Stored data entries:

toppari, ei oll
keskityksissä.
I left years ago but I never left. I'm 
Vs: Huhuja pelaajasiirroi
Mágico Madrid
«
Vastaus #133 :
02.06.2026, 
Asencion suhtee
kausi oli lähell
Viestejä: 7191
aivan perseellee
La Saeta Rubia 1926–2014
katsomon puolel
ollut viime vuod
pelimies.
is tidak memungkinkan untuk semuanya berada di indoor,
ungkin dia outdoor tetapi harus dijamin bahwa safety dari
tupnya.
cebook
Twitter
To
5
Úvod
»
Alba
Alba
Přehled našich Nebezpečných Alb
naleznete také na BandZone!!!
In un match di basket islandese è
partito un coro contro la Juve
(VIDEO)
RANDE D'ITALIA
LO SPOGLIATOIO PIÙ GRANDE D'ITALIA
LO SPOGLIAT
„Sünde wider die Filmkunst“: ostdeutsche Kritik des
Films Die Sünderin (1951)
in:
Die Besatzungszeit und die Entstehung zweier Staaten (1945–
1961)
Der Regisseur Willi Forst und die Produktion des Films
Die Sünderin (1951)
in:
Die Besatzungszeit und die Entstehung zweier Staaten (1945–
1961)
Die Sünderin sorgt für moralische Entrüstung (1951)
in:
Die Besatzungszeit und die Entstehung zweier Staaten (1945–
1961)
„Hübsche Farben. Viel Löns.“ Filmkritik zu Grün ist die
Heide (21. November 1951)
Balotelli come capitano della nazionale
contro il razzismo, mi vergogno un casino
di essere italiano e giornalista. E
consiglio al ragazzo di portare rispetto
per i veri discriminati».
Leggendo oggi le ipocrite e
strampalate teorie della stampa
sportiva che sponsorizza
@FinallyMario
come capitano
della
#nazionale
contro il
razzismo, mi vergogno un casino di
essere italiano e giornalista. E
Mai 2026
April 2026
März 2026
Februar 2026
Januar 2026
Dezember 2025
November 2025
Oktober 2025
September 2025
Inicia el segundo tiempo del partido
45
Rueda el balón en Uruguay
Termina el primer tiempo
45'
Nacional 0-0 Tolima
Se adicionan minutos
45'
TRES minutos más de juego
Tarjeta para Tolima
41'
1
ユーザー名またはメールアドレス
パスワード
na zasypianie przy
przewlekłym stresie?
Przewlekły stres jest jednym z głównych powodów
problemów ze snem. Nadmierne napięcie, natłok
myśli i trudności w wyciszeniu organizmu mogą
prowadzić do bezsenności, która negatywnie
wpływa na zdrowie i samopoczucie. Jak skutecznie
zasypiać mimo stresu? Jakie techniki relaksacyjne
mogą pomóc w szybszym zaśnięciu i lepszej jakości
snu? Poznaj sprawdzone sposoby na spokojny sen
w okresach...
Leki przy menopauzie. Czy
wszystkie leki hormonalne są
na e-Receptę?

§ **Work item**: Would you output every record above exactly as it stands?

§ **Result of this task**:
toppari, ei oll
keskityksissä.
I left years ago but I never left. I'm 
Vs: Huhuja pelaajasiirroi
Mágico Madrid
«
Vastaus #133 :
02.06.2026, 
Asencion suhtee
kausi oli lähell
Viestejä: 7191
aivan perseellee
La Saeta Rubia 1926–2014
katsomon puolel
ollut viime vuod
pelimies.
is tidak memungkinkan untuk semuanya berada di indoor,
ungkin dia outdoor tetapi harus dijamin bahwa safety dari
tupnya.
cebook
Twitter
To
5
Úvod
»
Alba
Alba
Přehled našich Nebezpečných Alb
naleznete také na BandZone!!!
In un match di basket islandese è
partito un coro contro la Juve
(VIDEO)
RANDE D'ITALIA
LO SPOGLIATOIO PIÙ GRANDE D'ITALIA
LO SPOGLIAT
„Sünde wider die Filmkunst“: ostdeutsche Kritik des
Films Die Sünderin (1951)
in:
Die Besatzungszeit und die Entstehung zweier Staaten (1945–
1961)
Der Regisseur Willi Forst und die Produktion des Films
Die Sünderin (1951)
in:
Die Besatzungszeit und die Entstehung zweier Staaten (1945–
1961)
Die Sünderin sorgt für moralische Entrüstung (1951)
in:
Die Besatzungszeit und die Entstehung zweier Staaten (1945–
1961)
„Hübsche Farben. Viel Löns.“ Filmkritik zu Grün ist die
Heide (21. November 1951)
Balotelli come capitano della nazionale
contro il razzismo, mi vergogno un casino
di essere italiano e giornalista. E
consiglio al ragazzo di portare rispetto
per i veri discriminati».
Leggendo oggi le ipocrite e
strampalate teorie della stampa
sportiva che sponsorizza
@FinallyMario
come capitano
della
#nazionale
contro il
razzismo, mi vergogno un casino di
essere italiano e giornalista. E
Mai 2026
April 2026
März 2026
Februar 2026
Januar 2026
Dezember 2025
November 2025
Oktober 2025
September 2025
Inicia el segundo tiempo del partido
45
Rueda el balón en Uruguay
Termina el primer tiempo
45'
Nacional 0-0 Tolima
Se adicionan minutos
45'
TRES minutos más de juego
Tarjeta para Tolima
41'
1
ユーザー名またはメールアドレス
パスワード
na zasypianie przy
przewlekłym stresie?
Przewlekły stres jest jednym z głównych powodów
problemów ze snem. Nadmierne napięcie, natłok
myśli i trudności w wyciszeniu organizmu mogą
prowadzić do bezsenności, która negatywnie
wpływa na zdrowie i samopoczucie. Jak skutecznie
zasypiać mimo stresu? Jakie techniki relaksacyjne
mogą pomóc w szybszym zaśnięciu i lepszej jakości
snu? Poznaj sprawdzone sposoby na spokojny sen
w okresach...
Leki przy menopauzie. Czy
wszystkie leki hormonalne są
na e-Receptę?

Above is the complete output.